Since Palestine was occupied by a Gentile government, the social orders of the Jewish institutional religion were highly organized by the time Jesus arrived. The strictness of the rules that identified Judaism were intensified so that no adherent to the institution (the Jews’ religion) be associated with the Gentiles.   The Jews were socially structured to the point that no Jew had any dealings with those who were half Jews, the Samaritans (Jn 4:9). If there were social infractions and violations of the rules that identified the Jews’ religion, then there were chief priests, Pharisees, scribes, Sadducees, and the senate and councils (the establishment), who would deal with the violators. And since the people were in fear of the establishment, they were intimidated into conforming to the rules of the institution.

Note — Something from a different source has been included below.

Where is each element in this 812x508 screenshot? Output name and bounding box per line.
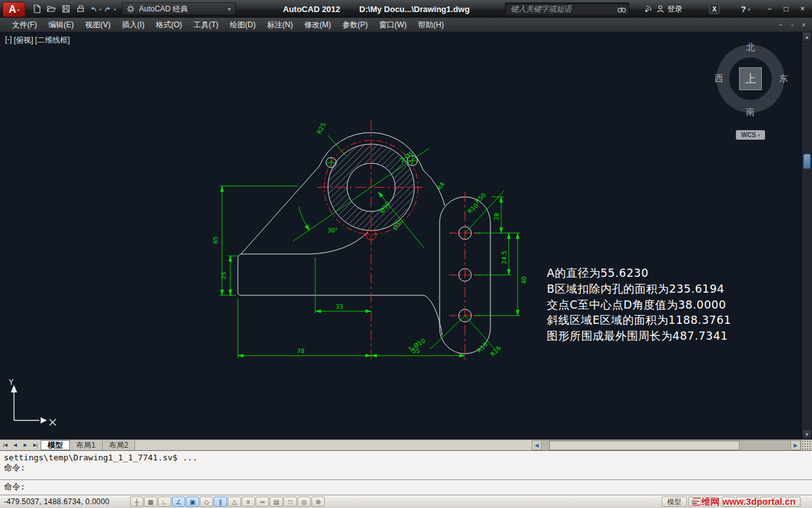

John explained the social scenario in reference to one incident when Jesus healed a blind man at a time when doing such was contrary to the rules of the Jewish institution:

These words his parents spoke because they feared the Jews, for the Jews [the establishment] had already agreed that if anyone confessed that He was the Christ, he would be put out of the synagogue (Jn 9:22).

Social intimidation by the Jewish establishment was one of Satan’s greatest tools that he used against those Jews who would accept Jesus as the Christ. It was a very effective weapon. Diotrephes used the same tactic in reference to those over whom he had assumed authority.   He threatened to excommunicate from the fellowship of disciples those who would accept other evangelists as the apostle John (3 Jn 9,10). Through his assumed authority, he instilled fear in the hearts of those over whom he functioned as a demagogue. If the members did not submit to his mandates, then they were kicked out of the fellowship of his loyal following. He had established an institutional religiosity that was propped up by his self-designated authority over the people.

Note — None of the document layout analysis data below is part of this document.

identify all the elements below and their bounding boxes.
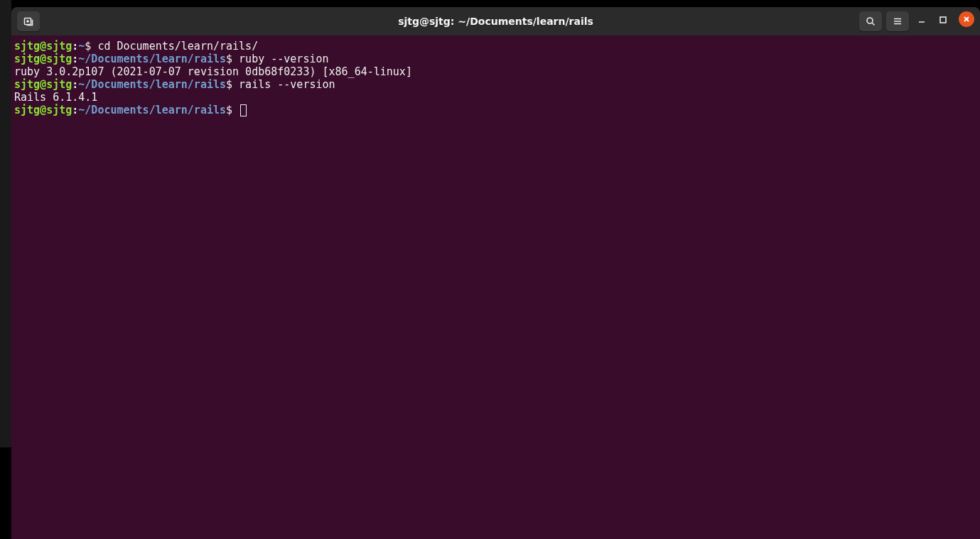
terminal-cursor (240, 104, 247, 116)
prompt-symbol: $ (226, 78, 239, 91)
terminal-output: Rails 6.1.4.1 (14, 91, 97, 104)
terminal-line: sjtg@sjtg:~/Documents/learn/rails$ (14, 104, 977, 116)
prompt-path: ~/Documents/learn/rails (78, 53, 226, 65)
prompt-user-host: sjtg@sjtg (14, 78, 72, 91)
terminal-command: rails --version (239, 78, 335, 91)
terminal-content[interactable]: sjtg@sjtg:~$ cd Documents/learn/rails/sj… (11, 36, 980, 121)
close-icon (963, 16, 970, 23)
search-icon (865, 16, 876, 27)
svg-point-1 (867, 18, 873, 23)
prompt-user-host: sjtg@sjtg (14, 53, 72, 65)
terminal-output: ruby 3.0.2p107 (2021-07-07 revision 0db6… (14, 65, 412, 78)
prompt-separator: : (72, 53, 78, 65)
prompt-path: ~/Documents/learn/rails (78, 104, 226, 116)
titlebar-right-controls (859, 11, 974, 31)
titlebar: sjtg@sjtg: ~/Documents/learn/rails (11, 7, 980, 36)
prompt-separator: : (72, 104, 78, 116)
hamburger-menu-button[interactable] (886, 11, 909, 31)
terminal-command: ruby --version (239, 53, 328, 65)
prompt-path: ~/Documents/learn/rails (78, 78, 226, 91)
prompt-separator: : (72, 40, 78, 53)
window-title: sjtg@sjtg: ~/Documents/learn/rails (398, 16, 593, 27)
terminal-line: sjtg@sjtg:~$ cd Documents/learn/rails/ (14, 40, 977, 53)
prompt-user-host: sjtg@sjtg (14, 40, 72, 53)
titlebar-left-controls (17, 11, 40, 31)
new-tab-icon (23, 16, 34, 27)
minimize-icon (917, 15, 927, 25)
prompt-symbol: $ (226, 104, 239, 116)
terminal-command: cd Documents/learn/rails/ (97, 40, 258, 53)
maximize-icon (938, 15, 948, 25)
svg-rect-2 (940, 17, 946, 23)
prompt-symbol: $ (226, 53, 239, 65)
terminal-line: Rails 6.1.4.1 (14, 91, 977, 104)
close-button[interactable] (959, 11, 974, 27)
prompt-path: ~ (78, 40, 85, 53)
prompt-symbol: $ (85, 40, 97, 53)
terminal-line: sjtg@sjtg:~/Documents/learn/rails$ rails… (14, 78, 977, 91)
search-button[interactable] (859, 11, 882, 31)
minimize-button[interactable] (913, 11, 930, 28)
prompt-separator: : (72, 78, 78, 91)
terminal-window: sjtg@sjtg: ~/Documents/learn/rails (11, 7, 980, 539)
desktop-dock-strip (0, 0, 11, 447)
terminal-line: ruby 3.0.2p107 (2021-07-07 revision 0db6… (14, 65, 977, 78)
new-tab-button[interactable] (17, 11, 40, 31)
maximize-button[interactable] (935, 11, 952, 28)
prompt-user-host: sjtg@sjtg (14, 104, 72, 116)
hamburger-menu-icon (892, 16, 903, 27)
terminal-line: sjtg@sjtg:~/Documents/learn/rails$ ruby … (14, 53, 977, 65)
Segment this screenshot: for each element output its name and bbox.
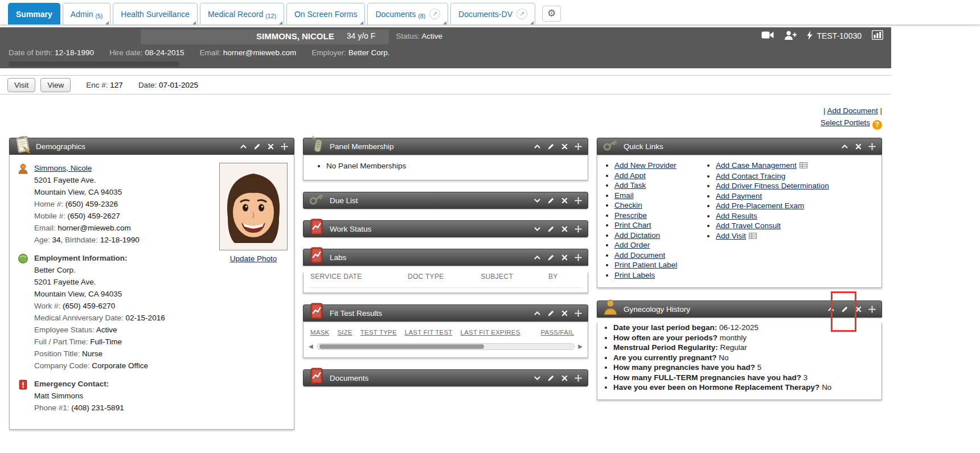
lightning-icon[interactable] bbox=[807, 31, 813, 42]
popout-icon[interactable]: ↗ bbox=[516, 9, 527, 19]
move-icon[interactable] bbox=[281, 143, 288, 150]
quick-link[interactable]: Add Case Management bbox=[716, 161, 797, 170]
quick-link[interactable]: Add Dictation bbox=[614, 231, 660, 240]
labs-column-headers: SERVICE DATE DOC TYPE SUBJECT BY bbox=[309, 273, 582, 288]
close-icon[interactable] bbox=[561, 143, 568, 150]
visit-button[interactable]: Visit bbox=[7, 78, 35, 92]
collapse-icon[interactable] bbox=[534, 254, 541, 261]
close-icon[interactable] bbox=[267, 143, 274, 150]
move-icon[interactable] bbox=[575, 254, 582, 261]
patient-name-link[interactable]: Simmons, Nicole bbox=[34, 164, 92, 172]
list-view-icon[interactable] bbox=[799, 162, 807, 170]
quick-link[interactable]: Add Pre-Placement Exam bbox=[716, 201, 804, 210]
quick-link[interactable]: Add Appt bbox=[614, 171, 646, 180]
quick-link[interactable]: Add Driver Fitness Determination bbox=[716, 182, 829, 190]
close-icon[interactable] bbox=[855, 306, 862, 313]
collapse-icon[interactable] bbox=[534, 310, 541, 317]
edit-icon[interactable] bbox=[841, 306, 848, 313]
tab-settings-button[interactable]: ⚙ bbox=[542, 6, 561, 22]
portlet-title: Work Status bbox=[330, 225, 371, 233]
quick-link[interactable]: Add Payment bbox=[716, 192, 762, 200]
bar-chart-icon[interactable] bbox=[872, 30, 883, 42]
close-icon[interactable] bbox=[561, 374, 568, 382]
update-photo-link[interactable]: Update Photo bbox=[230, 254, 277, 263]
edit-icon[interactable] bbox=[547, 310, 555, 317]
portlet-title: Labs bbox=[330, 253, 346, 262]
close-icon[interactable] bbox=[561, 197, 568, 204]
scrollbar-thumb[interactable] bbox=[9, 61, 179, 67]
column-header[interactable]: SIZE bbox=[337, 329, 352, 336]
help-icon[interactable]: ? bbox=[872, 120, 882, 130]
edit-icon[interactable] bbox=[547, 143, 555, 150]
quick-link[interactable]: Add New Provider bbox=[614, 161, 676, 170]
tab-documents-dv[interactable]: Documents-DV ↗ bbox=[450, 3, 535, 24]
add-person-icon[interactable] bbox=[784, 31, 797, 42]
quick-link[interactable]: Add Results bbox=[716, 212, 757, 220]
column-header[interactable]: TEST TYPE bbox=[360, 329, 397, 336]
select-portlets-link[interactable]: Select Portlets bbox=[821, 118, 870, 127]
collapse-icon[interactable] bbox=[240, 143, 247, 150]
quick-link[interactable]: Add Contact Tracing bbox=[716, 172, 785, 180]
move-icon[interactable] bbox=[575, 374, 582, 382]
tab-admin[interactable]: Admin (5) bbox=[63, 3, 111, 24]
gynecology-history-body: Date your last period began: 06-12-2025 … bbox=[597, 323, 882, 400]
quick-link[interactable]: Prescribe bbox=[614, 211, 647, 220]
scrollbar-track[interactable] bbox=[317, 343, 575, 350]
move-icon[interactable] bbox=[575, 310, 582, 317]
quick-link[interactable]: Add Document bbox=[614, 251, 665, 260]
quick-link[interactable]: Add Order bbox=[614, 241, 650, 249]
list-view-icon[interactable] bbox=[749, 232, 757, 241]
expand-icon[interactable] bbox=[534, 225, 541, 233]
scroll-right-arrow[interactable]: ▶ bbox=[578, 344, 583, 349]
tab-medical-record[interactable]: Medical Record (12) bbox=[200, 3, 284, 24]
email-line: Email: horner@mieweb.com bbox=[34, 222, 140, 234]
video-camera-icon[interactable] bbox=[761, 31, 774, 41]
tab-on-screen-forms[interactable]: On Screen Forms bbox=[286, 3, 365, 24]
panel-membership-icon bbox=[307, 135, 326, 154]
collapse-icon[interactable] bbox=[841, 143, 848, 150]
column-header[interactable]: LAST FIT TEST bbox=[405, 329, 453, 336]
edit-icon[interactable] bbox=[253, 143, 261, 150]
tab-health-surveillance[interactable]: Health Surveillance bbox=[113, 3, 198, 24]
expand-icon[interactable] bbox=[534, 197, 541, 204]
view-button[interactable]: View bbox=[40, 78, 71, 92]
close-icon[interactable] bbox=[855, 143, 862, 150]
edit-icon[interactable] bbox=[547, 225, 555, 233]
move-icon[interactable] bbox=[575, 197, 582, 204]
quick-link[interactable]: Checkin bbox=[614, 201, 642, 209]
quick-link[interactable]: Add Visit bbox=[716, 232, 746, 240]
collapse-icon[interactable] bbox=[534, 143, 541, 150]
quick-link[interactable]: Email bbox=[614, 191, 634, 200]
edit-icon[interactable] bbox=[547, 254, 555, 261]
patient-header: SIMMONS, NICOLE 34 y/o F Status: Active … bbox=[0, 27, 891, 68]
quick-link[interactable]: Print Chart bbox=[614, 221, 651, 229]
quick-link[interactable]: Add Travel Consult bbox=[716, 221, 781, 230]
employment-icon bbox=[18, 252, 29, 372]
scroll-left-arrow[interactable]: ◀ bbox=[309, 344, 313, 349]
edit-icon[interactable] bbox=[547, 197, 555, 204]
add-document-link[interactable]: Add Document bbox=[827, 106, 878, 115]
column-header[interactable]: LAST FIT EXPIRES bbox=[461, 329, 520, 336]
move-icon[interactable] bbox=[575, 143, 582, 150]
quick-link[interactable]: Print Labels bbox=[614, 271, 655, 279]
popout-icon[interactable]: ↗ bbox=[429, 9, 440, 19]
quick-link[interactable]: Print Patient Label bbox=[614, 261, 677, 269]
employer-field: Employer: Better Corp. bbox=[311, 48, 389, 57]
move-icon[interactable] bbox=[868, 143, 876, 150]
move-icon[interactable] bbox=[868, 306, 876, 313]
tab-documents[interactable]: Documents (8) ↗ bbox=[367, 3, 448, 24]
close-icon[interactable] bbox=[561, 225, 568, 233]
close-icon[interactable] bbox=[561, 310, 568, 317]
quick-link[interactable]: Add Task bbox=[614, 181, 646, 190]
move-icon[interactable] bbox=[575, 225, 582, 233]
tab-summary[interactable]: Summary bbox=[8, 3, 60, 24]
scrollbar-thumb[interactable] bbox=[319, 344, 484, 349]
column-header[interactable]: PASS/FAIL bbox=[541, 329, 574, 336]
patient-age-sex: 34 y/o F bbox=[347, 31, 376, 40]
expand-icon[interactable] bbox=[534, 374, 541, 382]
collapse-icon[interactable] bbox=[827, 306, 835, 313]
close-icon[interactable] bbox=[561, 254, 568, 261]
encounter-number: Enc #: 127 bbox=[86, 81, 123, 89]
column-header[interactable]: MASK bbox=[310, 329, 329, 336]
edit-icon[interactable] bbox=[547, 374, 555, 382]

Those who would maintain their freedom in Christ will run head on into institutional religiosity. It was this system of religion into which Jesus came in the fullness of times, and it was the leadership of this religiosity that eventually nailed Him to the cross. The problem with the digression of the church into an institutional establishment is that the members are intimidated by the leadership to conform to the rules of the institution that are exalted above the lordship of Jesus in the hearts of the individual members.

[Next lecture:   July 24]

Rise of Institutional Religion

The Jews of Jesus’ day did not in a short time develop that which rejected Him. Institutional religions develop over decades, if not over centuries.   The Roman Catholic Church did not come into existence overnight. However, by the end of the first century there were signs among some of the disciples that it was coming. Paul warned the Ephesian leaders that there would arise those who would call disciples after themselves (At 20:29,30). There were those during the ministry of the apostles who intimidated disciples into conforming to their legal system of religiosity (Rm 16:17,18; Gl 4:17; 3 Jn 9,10).   These were all indications that there were those who were seeking to organize the disciples as an institution with a hierarchy of leaders on earth.

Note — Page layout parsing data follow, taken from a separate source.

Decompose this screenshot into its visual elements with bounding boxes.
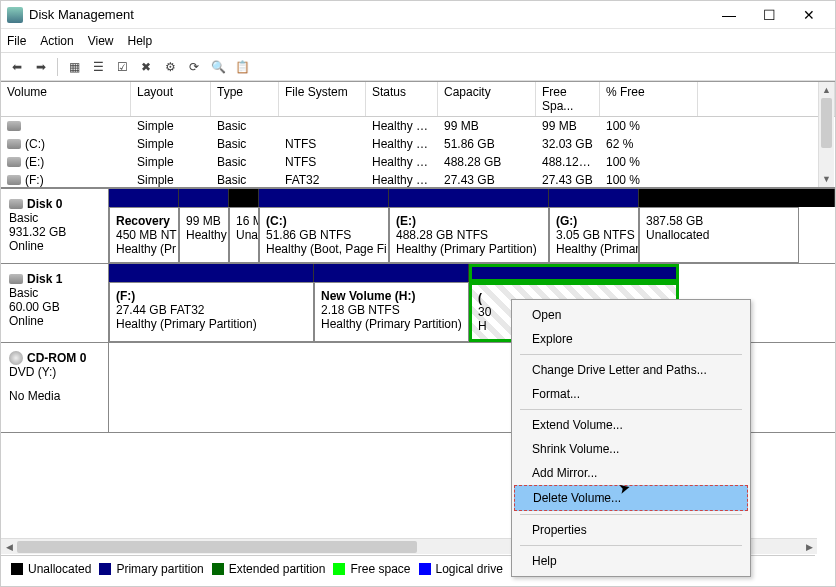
legend-swatch-primary — [99, 563, 111, 575]
table-header: Volume Layout Type File System Status Ca… — [1, 82, 835, 117]
partition-box[interactable]: (C:)51.86 GB NTFSHealthy (Boot, Page Fi — [259, 207, 389, 263]
volume-icon — [7, 175, 21, 185]
close-button[interactable]: ✕ — [789, 2, 829, 28]
col-free[interactable]: Free Spa... — [536, 82, 600, 116]
partition-box[interactable]: New Volume (H:)2.18 GB NTFSHealthy (Prim… — [314, 282, 469, 342]
partition-box[interactable]: Recovery450 MB NTHealthy (Pr — [109, 207, 179, 263]
table-row[interactable]: (C:) SimpleBasicNTFS Healthy (B...51.86 … — [1, 135, 835, 153]
col-status[interactable]: Status — [366, 82, 438, 116]
menubar: File Action View Help — [1, 29, 835, 53]
detail-icon[interactable]: ☰ — [88, 57, 108, 77]
volume-icon — [7, 121, 21, 131]
maximize-button[interactable]: ☐ — [749, 2, 789, 28]
partition-box[interactable]: (F:)27.44 GB FAT32Healthy (Primary Parti… — [109, 282, 314, 342]
ctx-extend[interactable]: Extend Volume... — [514, 413, 748, 437]
table-row[interactable]: (E:) SimpleBasicNTFS Healthy (P...488.28… — [1, 153, 835, 171]
col-type[interactable]: Type — [211, 82, 279, 116]
app-icon — [7, 7, 23, 23]
panel-icon[interactable]: ▦ — [64, 57, 84, 77]
partition-box[interactable]: (E:)488.28 GB NTFSHealthy (Primary Parti… — [389, 207, 549, 263]
list-icon[interactable]: 📋 — [232, 57, 252, 77]
ctx-separator — [520, 409, 742, 410]
vertical-scrollbar[interactable]: ▲ ▼ — [818, 82, 834, 187]
menu-help[interactable]: Help — [128, 34, 153, 48]
menu-action[interactable]: Action — [40, 34, 73, 48]
bar-seg — [639, 189, 835, 207]
bar-seg — [229, 189, 259, 207]
col-volume[interactable]: Volume — [1, 82, 131, 116]
table-row[interactable]: (F:) SimpleBasicFAT32 Healthy (P...27.43… — [1, 171, 835, 187]
check-icon[interactable]: ☑ — [112, 57, 132, 77]
hscroll-thumb[interactable] — [17, 541, 417, 553]
ctx-mirror[interactable]: Add Mirror... — [514, 461, 748, 485]
legend-swatch-extended — [212, 563, 224, 575]
table-row[interactable]: SimpleBasic Healthy (E...99 MB99 MB100 % — [1, 117, 835, 135]
bar-seg — [109, 264, 314, 282]
separator — [57, 58, 58, 76]
refresh-icon[interactable]: ⟳ — [184, 57, 204, 77]
bar-seg — [109, 189, 179, 207]
disk0-info[interactable]: Disk 0 Basic 931.32 GB Online — [1, 189, 109, 263]
bar-seg — [179, 189, 229, 207]
partition-box[interactable]: 387.58 GBUnallocated — [639, 207, 799, 263]
col-layout[interactable]: Layout — [131, 82, 211, 116]
back-icon[interactable]: ⬅ — [7, 57, 27, 77]
ctx-separator — [520, 545, 742, 546]
ctx-open[interactable]: Open — [514, 303, 748, 327]
volume-icon — [7, 157, 21, 167]
ctx-format[interactable]: Format... — [514, 382, 748, 406]
disk-icon — [9, 274, 23, 284]
toolbar: ⬅ ➡ ▦ ☰ ☑ ✖ ⚙ ⟳ 🔍 📋 — [1, 53, 835, 81]
ctx-shrink[interactable]: Shrink Volume... — [514, 437, 748, 461]
col-fs[interactable]: File System — [279, 82, 366, 116]
bar-seg-selected — [469, 264, 679, 282]
scroll-left-icon[interactable]: ◀ — [1, 539, 17, 554]
bar-seg — [314, 264, 469, 282]
cdrom-info[interactable]: CD-ROM 0 DVD (Y:) No Media — [1, 343, 109, 432]
legend-swatch-logical — [419, 563, 431, 575]
legend-swatch-free — [333, 563, 345, 575]
ctx-explore[interactable]: Explore — [514, 327, 748, 351]
scroll-right-icon[interactable]: ▶ — [801, 539, 817, 554]
minimize-button[interactable]: — — [709, 2, 749, 28]
volume-icon — [7, 139, 21, 149]
bar-seg — [259, 189, 389, 207]
ctx-separator — [520, 354, 742, 355]
ctx-separator — [520, 514, 742, 515]
menu-file[interactable]: File — [7, 34, 26, 48]
settings-icon[interactable]: ⚙ — [160, 57, 180, 77]
cd-icon — [9, 351, 23, 365]
bar-seg — [389, 189, 549, 207]
window-title: Disk Management — [29, 7, 709, 22]
col-pct[interactable]: % Free — [600, 82, 698, 116]
scroll-thumb[interactable] — [821, 98, 832, 148]
ctx-properties[interactable]: Properties — [514, 518, 748, 542]
x-icon[interactable]: ✖ — [136, 57, 156, 77]
bar-seg — [549, 189, 639, 207]
menu-view[interactable]: View — [88, 34, 114, 48]
col-spacer — [698, 82, 835, 116]
col-capacity[interactable]: Capacity — [438, 82, 536, 116]
disk-icon — [9, 199, 23, 209]
volume-table: Volume Layout Type File System Status Ca… — [1, 81, 835, 187]
disk1-info[interactable]: Disk 1 Basic 60.00 GB Online — [1, 264, 109, 342]
titlebar: Disk Management — ☐ ✕ — [1, 1, 835, 29]
search-icon[interactable]: 🔍 — [208, 57, 228, 77]
ctx-help[interactable]: Help — [514, 549, 748, 573]
legend-swatch-unallocated — [11, 563, 23, 575]
partition-box[interactable]: 99 MBHealthy — [179, 207, 229, 263]
partition-box[interactable]: 16 MUna — [229, 207, 259, 263]
context-menu: Open Explore Change Drive Letter and Pat… — [511, 299, 751, 577]
scroll-down-icon[interactable]: ▼ — [819, 171, 834, 187]
disk-row-0: Disk 0 Basic 931.32 GB Online Recovery45… — [1, 189, 835, 264]
ctx-change-letter[interactable]: Change Drive Letter and Paths... — [514, 358, 748, 382]
forward-icon[interactable]: ➡ — [31, 57, 51, 77]
scroll-up-icon[interactable]: ▲ — [819, 82, 834, 98]
partition-box[interactable]: (G:)3.05 GB NTFSHealthy (Primar — [549, 207, 639, 263]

By the time Peter wrote in the middle 60s there were some elders who began to lord over the sheep of God (1 Pt 5:1-4).   Lords only exist where there is assumed or delegated authority. And thus by the time Peter wrote, there were those who were violating one of the first principles of discipleship that Jesus said should not exist among His disciples (Mk 10:42,43). Leaders were seeking to lord over the sheep of God as the world exercised authority among the institutions of the world.

Throughout the New Testament, the Holy Spirit gave warnings concerning the rise of institutional religion that would be perpetuated by the authority of established rulers. And because the warnings exist in the pages of the Holy Scriptures, we must assume that the Spirit knew that institutional religion would eventually lead a great many disciples away from the sole kingship of Jesus.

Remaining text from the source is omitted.